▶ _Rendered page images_

=====

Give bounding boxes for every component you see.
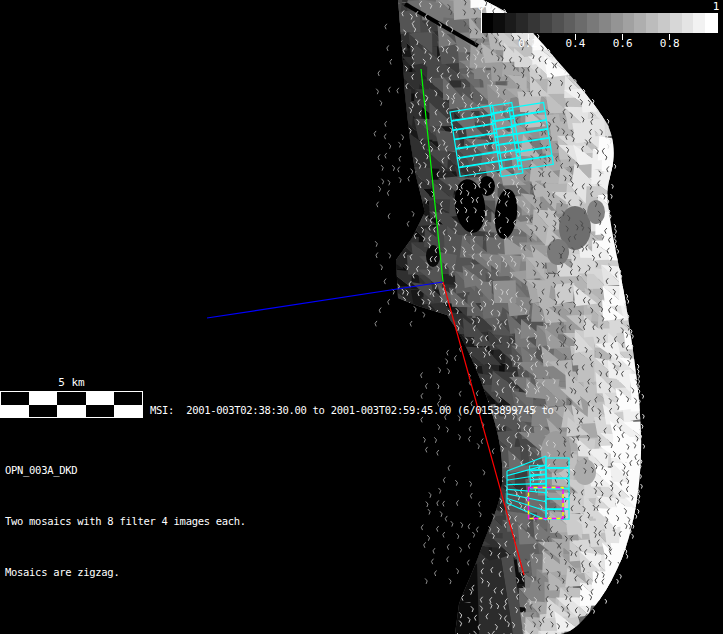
scale-bar-label: 5 km [0, 376, 143, 389]
scale-bar [0, 391, 143, 418]
scale-bar-cell [114, 392, 142, 405]
scale-bar-cell [57, 392, 85, 405]
scale-bar-cell [86, 405, 114, 418]
observation-id: OPN_003A_DKD [5, 462, 246, 479]
scale-bar-cell [57, 405, 85, 418]
colorbar-min-label: 0 [473, 0, 489, 13]
scale-bar-cell [29, 405, 57, 418]
colorbar-tick-label: 0.2 [512, 37, 544, 50]
observation-desc-1: Two mosaics with 8 filter 4 images each. [5, 513, 246, 530]
observation-info-block: OPN_003A_DKD Two mosaics with 8 filter 4… [5, 428, 246, 615]
observation-desc-2: Mosaics are zigzag. [5, 564, 246, 581]
scale-bar-cell [114, 405, 142, 418]
colorbar-tick-label: 0.8 [654, 37, 686, 50]
scale-bar-cell [29, 392, 57, 405]
scale-bar-cell [86, 392, 114, 405]
scale-bar-cell [1, 392, 29, 405]
msi-sequence-planner-viewport: 5 km MSI: 2001-003T02:38:30.00 to 2001-0… [0, 0, 723, 634]
status-line: MSI: 2001-003T02:38:30.00 to 2001-003T02… [150, 403, 559, 417]
colorbar-max-label: 1 [708, 0, 723, 13]
colorbar-tick-label: 0.6 [607, 37, 639, 50]
colorbar-tick-label: 0.4 [559, 37, 591, 50]
scale-bar-cell [1, 405, 29, 418]
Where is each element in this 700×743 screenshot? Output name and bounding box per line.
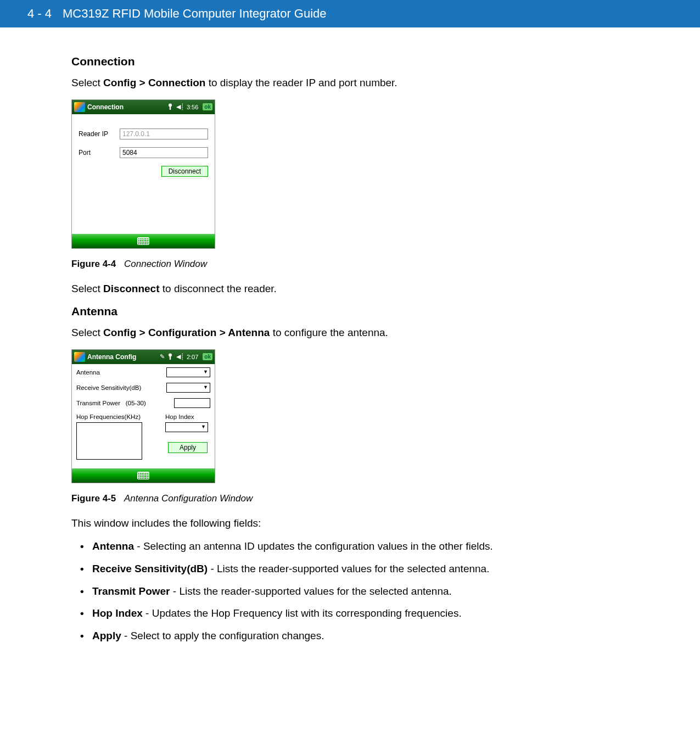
list-item: Antenna - Selecting an antenna ID update… xyxy=(92,539,629,554)
figure-4-4-caption: Figure 4-4 Connection Window xyxy=(71,259,629,270)
svg-point-0 xyxy=(169,104,172,107)
hop-index-label: Hop Index xyxy=(165,414,210,420)
tx-power-input[interactable] xyxy=(174,398,210,408)
recv-sens-label: Receive Sensitivity(dB) xyxy=(76,384,166,391)
list-item: Apply - Select to apply the configuratio… xyxy=(92,629,629,644)
desc: - Select to apply the configuration chan… xyxy=(121,630,324,641)
term: Apply xyxy=(92,630,121,641)
antenna-intro: Select Config > Configuration > Antenna … xyxy=(71,326,629,340)
desc: - Lists the reader-supported values for … xyxy=(170,585,452,597)
disconnect-ref: Disconnect xyxy=(103,283,159,294)
hop-freq-listbox[interactable] xyxy=(76,422,142,460)
wm-status-icons: ✎ ◀┊ 2:07 ok xyxy=(160,353,212,360)
signal-icon xyxy=(167,353,174,360)
antenna-label: Antenna xyxy=(76,369,166,376)
text: Select xyxy=(71,77,103,88)
page-header: 4 - 4 MC319Z RFID Mobile Computer Integr… xyxy=(0,0,700,27)
text: Select xyxy=(71,283,103,294)
connection-after: Select Disconnect to disconnect the read… xyxy=(71,282,629,297)
recv-sens-select[interactable] xyxy=(166,383,210,393)
hop-freq-label: Hop Frequencies(KHz) xyxy=(76,414,161,420)
section-title-connection: Connection xyxy=(71,55,629,68)
hop-index-select[interactable] xyxy=(165,422,208,432)
list-item: Receive Sensitivity(dB) - Lists the read… xyxy=(92,562,629,577)
ok-button[interactable]: ok xyxy=(203,353,212,360)
desc: - Selecting an antenna ID updates the co… xyxy=(134,540,493,552)
wm-status-icons: ◀┊ 3:56 ok xyxy=(167,103,212,110)
term: Antenna xyxy=(92,540,134,552)
list-item: Transmit Power - Lists the reader-suppor… xyxy=(92,584,629,599)
windows-start-icon[interactable] xyxy=(74,352,85,362)
wm-title: Connection xyxy=(87,103,124,111)
figure-4-5-caption: Figure 4-5 Antenna Configuration Window xyxy=(71,493,629,504)
page-content: Connection Select Config > Connection to… xyxy=(0,27,700,678)
figure-title: Antenna Configuration Window xyxy=(124,493,253,504)
term: Transmit Power xyxy=(92,585,170,597)
volume-icon: ◀┊ xyxy=(176,103,184,110)
field-list: Antenna - Selecting an antenna ID update… xyxy=(71,539,629,643)
text: Transmit Power xyxy=(76,400,120,406)
wm-titlebar: Antenna Config ✎ ◀┊ 2:07 ok xyxy=(72,350,215,364)
ok-button[interactable]: ok xyxy=(203,103,212,110)
text: to disconnect the reader. xyxy=(160,283,277,294)
keyboard-icon[interactable] xyxy=(137,237,149,245)
keyboard-icon[interactable] xyxy=(137,472,149,479)
figure-4-4-screenshot: Connection ◀┊ 3:56 ok Reader IP Port Dis… xyxy=(71,99,215,249)
note-icon: ✎ xyxy=(160,353,165,360)
clock-text: 3:56 xyxy=(187,104,198,110)
wm-bottom-bar xyxy=(72,234,215,248)
term: Hop Index xyxy=(92,607,143,619)
path-text: Config > Connection xyxy=(103,77,205,88)
reader-ip-label: Reader IP xyxy=(79,130,114,138)
clock-text: 2:07 xyxy=(187,354,198,360)
antenna-select[interactable] xyxy=(166,367,210,377)
list-item: Hop Index - Updates the Hop Frequency li… xyxy=(92,606,629,621)
path-text: Config > Configuration > Antenna xyxy=(103,327,270,338)
text: to display the reader IP and port number… xyxy=(205,77,397,88)
figure-id: Figure 4-4 xyxy=(71,259,116,269)
text: Select xyxy=(71,327,103,338)
wm-body: Reader IP Port Disconnect xyxy=(72,114,215,234)
windows-start-icon[interactable] xyxy=(74,102,85,112)
fields-intro: This window includes the following field… xyxy=(71,516,629,531)
tx-power-label: Transmit Power (05-30) xyxy=(76,400,174,406)
figure-title: Connection Window xyxy=(124,259,207,269)
wm-titlebar: Connection ◀┊ 3:56 ok xyxy=(72,100,215,114)
wm-body: Antenna Receive Sensitivity(dB) Transmit… xyxy=(72,364,215,468)
wm-bottom-bar xyxy=(72,468,215,483)
connection-intro: Select Config > Connection to display th… xyxy=(71,76,629,91)
disconnect-button[interactable]: Disconnect xyxy=(161,166,208,177)
wm-title: Antenna Config xyxy=(87,353,136,361)
guide-title: MC319Z RFID Mobile Computer Integrator G… xyxy=(63,7,327,21)
signal-icon xyxy=(167,103,174,110)
volume-icon: ◀┊ xyxy=(176,353,184,360)
port-label: Port xyxy=(79,149,114,157)
section-title-antenna: Antenna xyxy=(71,305,629,318)
port-input[interactable] xyxy=(120,147,208,158)
reader-ip-input[interactable] xyxy=(120,129,208,139)
text: to configure the antenna. xyxy=(270,327,388,338)
svg-rect-1 xyxy=(170,107,171,110)
figure-4-5-screenshot: Antenna Config ✎ ◀┊ 2:07 ok Antenna Rece… xyxy=(71,349,215,483)
figure-id: Figure 4-5 xyxy=(71,493,116,504)
desc: - Lists the reader-supported values for … xyxy=(208,563,489,574)
term: Receive Sensitivity(dB) xyxy=(92,563,208,574)
apply-button[interactable]: Apply xyxy=(168,442,208,453)
desc: - Updates the Hop Frequency list with it… xyxy=(143,607,462,619)
svg-rect-3 xyxy=(170,356,171,360)
page-number: 4 - 4 xyxy=(27,7,52,21)
tx-range: (05-30) xyxy=(126,400,146,406)
svg-point-2 xyxy=(169,354,172,357)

=====

▶ _TASK PROMPT_
Return every entry above exactly as written, minus the pictures.

▶ _YOUR RESPONSE_
Give bounding boxes for every component you see.
scale-bar-label: 5 km [0, 376, 143, 389]
scale-bar [0, 391, 143, 418]
scale-bar-cell [114, 392, 142, 405]
scale-bar-cell [57, 392, 85, 405]
scale-bar-cell [86, 405, 114, 418]
observation-id: OPN_003A_DKD [5, 462, 246, 479]
scale-bar-cell [57, 405, 85, 418]
colorbar-min-label: 0 [473, 0, 489, 13]
scale-bar-cell [29, 405, 57, 418]
colorbar-tick-label: 0.2 [512, 37, 544, 50]
observation-desc-1: Two mosaics with 8 filter 4 images each. [5, 513, 246, 530]
observation-info-block: OPN_003A_DKD Two mosaics with 8 filter 4… [5, 428, 246, 615]
observation-desc-2: Mosaics are zigzag. [5, 564, 246, 581]
scale-bar-cell [114, 405, 142, 418]
colorbar-tick-label: 0.8 [654, 37, 686, 50]
scale-bar-cell [29, 392, 57, 405]
scale-bar-cell [86, 392, 114, 405]
scale-bar-cell [1, 392, 29, 405]
msi-sequence-planner-viewport: 5 km MSI: 2001-003T02:38:30.00 to 2001-0… [0, 0, 723, 634]
status-line: MSI: 2001-003T02:38:30.00 to 2001-003T02… [150, 403, 559, 417]
colorbar-max-label: 1 [708, 0, 723, 13]
colorbar-tick-label: 0.6 [607, 37, 639, 50]
colorbar-tick-label: 0.4 [559, 37, 591, 50]
scale-bar-cell [1, 405, 29, 418]
Where is each element in this 700×743 screenshot? Output name and bounding box per line.
list-item: Antenna - Selecting an antenna ID update… xyxy=(92,539,629,554)
figure-4-4-caption: Figure 4-4 Connection Window xyxy=(71,259,629,270)
svg-point-0 xyxy=(169,104,172,107)
hop-index-label: Hop Index xyxy=(165,414,210,420)
tx-power-input[interactable] xyxy=(174,398,210,408)
recv-sens-label: Receive Sensitivity(dB) xyxy=(76,384,166,391)
list-item: Apply - Select to apply the configuratio… xyxy=(92,629,629,644)
desc: - Select to apply the configuration chan… xyxy=(121,630,324,641)
term: Apply xyxy=(92,630,121,641)
antenna-intro: Select Config > Configuration > Antenna … xyxy=(71,326,629,340)
desc: - Lists the reader-supported values for … xyxy=(170,585,452,597)
disconnect-ref: Disconnect xyxy=(103,283,159,294)
hop-freq-listbox[interactable] xyxy=(76,422,142,460)
wm-status-icons: ✎ ◀┊ 2:07 ok xyxy=(160,353,212,360)
signal-icon xyxy=(167,353,174,360)
antenna-label: Antenna xyxy=(76,369,166,376)
text: Select xyxy=(71,77,103,88)
page-header: 4 - 4 MC319Z RFID Mobile Computer Integr… xyxy=(0,0,700,27)
text: Select xyxy=(71,283,103,294)
connection-after: Select Disconnect to disconnect the read… xyxy=(71,282,629,297)
recv-sens-select[interactable] xyxy=(166,383,210,393)
hop-freq-label: Hop Frequencies(KHz) xyxy=(76,414,161,420)
section-title-connection: Connection xyxy=(71,55,629,68)
hop-index-select[interactable] xyxy=(165,422,208,432)
list-item: Receive Sensitivity(dB) - Lists the read… xyxy=(92,562,629,577)
ok-button[interactable]: ok xyxy=(203,353,212,360)
desc: - Selecting an antenna ID updates the co… xyxy=(134,540,493,552)
wm-status-icons: ◀┊ 3:56 ok xyxy=(167,103,212,110)
term: Antenna xyxy=(92,540,134,552)
list-item: Transmit Power - Lists the reader-suppor… xyxy=(92,584,629,599)
windows-start-icon[interactable] xyxy=(74,352,85,362)
wm-title: Connection xyxy=(87,103,124,111)
figure-4-5-caption: Figure 4-5 Antenna Configuration Window xyxy=(71,493,629,504)
page-content: Connection Select Config > Connection to… xyxy=(0,27,700,678)
figure-title: Antenna Configuration Window xyxy=(124,493,253,504)
term: Transmit Power xyxy=(92,585,170,597)
volume-icon: ◀┊ xyxy=(176,103,184,110)
field-list: Antenna - Selecting an antenna ID update… xyxy=(71,539,629,643)
text: Transmit Power xyxy=(76,400,120,406)
wm-titlebar: Antenna Config ✎ ◀┊ 2:07 ok xyxy=(72,350,215,364)
ok-button[interactable]: ok xyxy=(203,103,212,110)
text: to disconnect the reader. xyxy=(160,283,277,294)
keyboard-icon[interactable] xyxy=(137,237,149,245)
keyboard-icon[interactable] xyxy=(137,472,149,479)
figure-4-4-screenshot: Connection ◀┊ 3:56 ok Reader IP Port Dis… xyxy=(71,99,215,249)
note-icon: ✎ xyxy=(160,353,165,360)
clock-text: 3:56 xyxy=(187,104,198,110)
wm-bottom-bar xyxy=(72,234,215,248)
term: Hop Index xyxy=(92,607,143,619)
path-text: Config > Connection xyxy=(103,77,205,88)
reader-ip-label: Reader IP xyxy=(79,130,114,138)
clock-text: 2:07 xyxy=(187,354,198,360)
antenna-select[interactable] xyxy=(166,367,210,377)
list-item: Hop Index - Updates the Hop Frequency li… xyxy=(92,606,629,621)
path-text: Config > Configuration > Antenna xyxy=(103,327,270,338)
text: to display the reader IP and port number… xyxy=(205,77,397,88)
figure-id: Figure 4-4 xyxy=(71,259,116,269)
text: Select xyxy=(71,327,103,338)
wm-body: Reader IP Port Disconnect xyxy=(72,114,215,234)
windows-start-icon[interactable] xyxy=(74,102,85,112)
fields-intro: This window includes the following field… xyxy=(71,516,629,531)
tx-power-label: Transmit Power (05-30) xyxy=(76,400,174,406)
figure-title: Connection Window xyxy=(124,259,207,269)
wm-titlebar: Connection ◀┊ 3:56 ok xyxy=(72,100,215,114)
wm-body: Antenna Receive Sensitivity(dB) Transmit… xyxy=(72,364,215,468)
wm-bottom-bar xyxy=(72,468,215,483)
connection-intro: Select Config > Connection to display th… xyxy=(71,76,629,91)
disconnect-button[interactable]: Disconnect xyxy=(161,166,208,177)
wm-title: Antenna Config xyxy=(87,353,136,361)
guide-title: MC319Z RFID Mobile Computer Integrator G… xyxy=(63,7,327,21)
signal-icon xyxy=(167,103,174,110)
volume-icon: ◀┊ xyxy=(176,353,184,360)
port-label: Port xyxy=(79,149,114,157)
section-title-antenna: Antenna xyxy=(71,305,629,318)
port-input[interactable] xyxy=(120,147,208,158)
reader-ip-input[interactable] xyxy=(120,129,208,139)
text: to configure the antenna. xyxy=(270,327,388,338)
svg-rect-1 xyxy=(170,107,171,110)
figure-4-5-screenshot: Antenna Config ✎ ◀┊ 2:07 ok Antenna Rece… xyxy=(71,349,215,483)
figure-id: Figure 4-5 xyxy=(71,493,116,504)
desc: - Lists the reader-supported values for … xyxy=(208,563,489,574)
term: Receive Sensitivity(dB) xyxy=(92,563,208,574)
apply-button[interactable]: Apply xyxy=(168,442,208,453)
desc: - Updates the Hop Frequency list with it… xyxy=(143,607,462,619)
svg-rect-3 xyxy=(170,356,171,360)
page-number: 4 - 4 xyxy=(27,7,52,21)
tx-range: (05-30) xyxy=(126,400,146,406)
svg-point-2 xyxy=(169,354,172,357)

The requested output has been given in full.